Right. So, it's okay for you to dress in a kind of slutty way because you look hot, but if anyone else dresses the same way and you don't think they look quite as fantastically wonderful, it suddenly becomes a Very Bad Thing. Even if this girl does look terrible in a short skirt, thigh-high boots and tank top, why take it as some sort of personal insult? How does it affect you? If all it does is serve to remind you how much better you look when you dress that way, then surely it's a good thing that you saw them? One of those guilty little ego-boosting moments? Spending all this time slagging them off isn't going to justify your feeling that way, so why waste the vitriol?

Incidentally, is the whole “females don't have as much sexual desire as men” thing a compliment or insult to women? Seems like a double-edged sword to me. All men are animals, and all women are...what's the opposite of an animal? Something inanimate. Tables, I suppose. 

I could go off on a long ramble about how all through history that's been exactly the kind of thinking that led to women being executed for adultery whereas for men it was standard, forced marriages, being forced to stay at home and be pleasant all the time, etc. (I'd have been burned as a witch approximately six times before the age of twelve in those times, methinks.)  I have a theory that one of the stock characters in Victorian literature – the dried-up, bitter old hag who's always complaining – is probably one of the products of Not Having Sexual Desire All Your Life, No, Really, You Don't. What gets me is that people are still saying it. And not just any people – women are still saying it. With the dual effect, it seems, of turning women into tables and men into crazed, uncontrollable lust-machines Ruled By Their Filthy Passions.

Women are as capable of having sexual desire as men. Women are as capable of getting cranky about their sexual desires not being fulfilled as men. Conversely – and I know this might seem strange at first, but go with me – men are capable of controlling themselves. Sure, a lot of them don't, and a lot of women are forced to – not, I hasten to add, by the evil man who wants to keep them down, but simply because the idea that for women, sexuality is optional is quite embedded in our culture and it'll take a lot to get rid of it. The idea that Boys Will Be Boys, Hur Hur is also quite embedded in our culture. So they don't necessarily control themselves as much, because they don't see a need to. Nevertheless, though, there are men who go through all their lives denying themselves a certain aspect of their sexuality in much the same way that women did, and still do.  

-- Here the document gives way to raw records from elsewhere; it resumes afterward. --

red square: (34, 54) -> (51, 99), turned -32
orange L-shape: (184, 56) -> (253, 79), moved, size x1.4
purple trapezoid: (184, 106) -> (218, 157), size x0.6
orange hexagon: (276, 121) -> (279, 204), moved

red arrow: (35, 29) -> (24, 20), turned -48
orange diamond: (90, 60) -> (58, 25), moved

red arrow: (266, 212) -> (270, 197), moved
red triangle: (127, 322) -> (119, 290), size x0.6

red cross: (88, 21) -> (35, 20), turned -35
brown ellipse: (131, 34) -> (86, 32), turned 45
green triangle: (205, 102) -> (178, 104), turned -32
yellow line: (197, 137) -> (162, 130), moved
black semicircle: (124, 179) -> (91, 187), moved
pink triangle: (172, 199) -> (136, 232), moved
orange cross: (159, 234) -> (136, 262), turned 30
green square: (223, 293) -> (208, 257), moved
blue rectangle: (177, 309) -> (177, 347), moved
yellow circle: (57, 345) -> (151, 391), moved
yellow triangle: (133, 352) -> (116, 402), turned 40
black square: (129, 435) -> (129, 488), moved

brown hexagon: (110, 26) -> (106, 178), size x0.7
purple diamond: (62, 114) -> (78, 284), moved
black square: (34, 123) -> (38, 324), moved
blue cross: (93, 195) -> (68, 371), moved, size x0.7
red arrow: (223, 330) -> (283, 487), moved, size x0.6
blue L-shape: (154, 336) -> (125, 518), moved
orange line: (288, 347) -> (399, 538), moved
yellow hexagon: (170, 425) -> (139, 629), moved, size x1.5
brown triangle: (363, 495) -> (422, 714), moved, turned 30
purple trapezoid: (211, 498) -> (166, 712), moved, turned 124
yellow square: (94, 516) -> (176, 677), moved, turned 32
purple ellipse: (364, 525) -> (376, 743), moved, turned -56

The idea that any woman with a high sex drive is a whore but any guy with a high sex drive is just Being A Guy is, I admit, going to be around for generations to come. That doesn't make it right, though, and I feel that by now people should know better. Especially women. It's ridiculous that they're still the ones spouting most of this stuff; what's more, it makes people think that because they're the ones doing it, it must all be true.

So stop the generalisations; it helps no one. If you want to spend any reasonable amount of time in the company of anyone at all, you are going to encounter individuals (and perhaps even groups of individuals) who set your teeth on edge. That is unfortunate. But constantly railing against that particular section of the human race eventually gets tiresome. We all know idiots. We've all been idiots. The fact that we recognise the idiots we know for what they are doesn't make us special, wonderful examples of our sex/race/age group, the likes of which has never been seen. Cut it out.

Date: 2008-04-19 10:50 pm (UTC)
From: [identity profile] reipan.livejournal.com
But you're not supposed to peel them! If you peel them, they lose the magic!

...or...so I hear.

Date: 2008-04-19 10:53 pm (UTC)
From: [identity profile] cryforthemoon.livejournal.com
Really? Right, that's the last time I take culinary advice from my dad.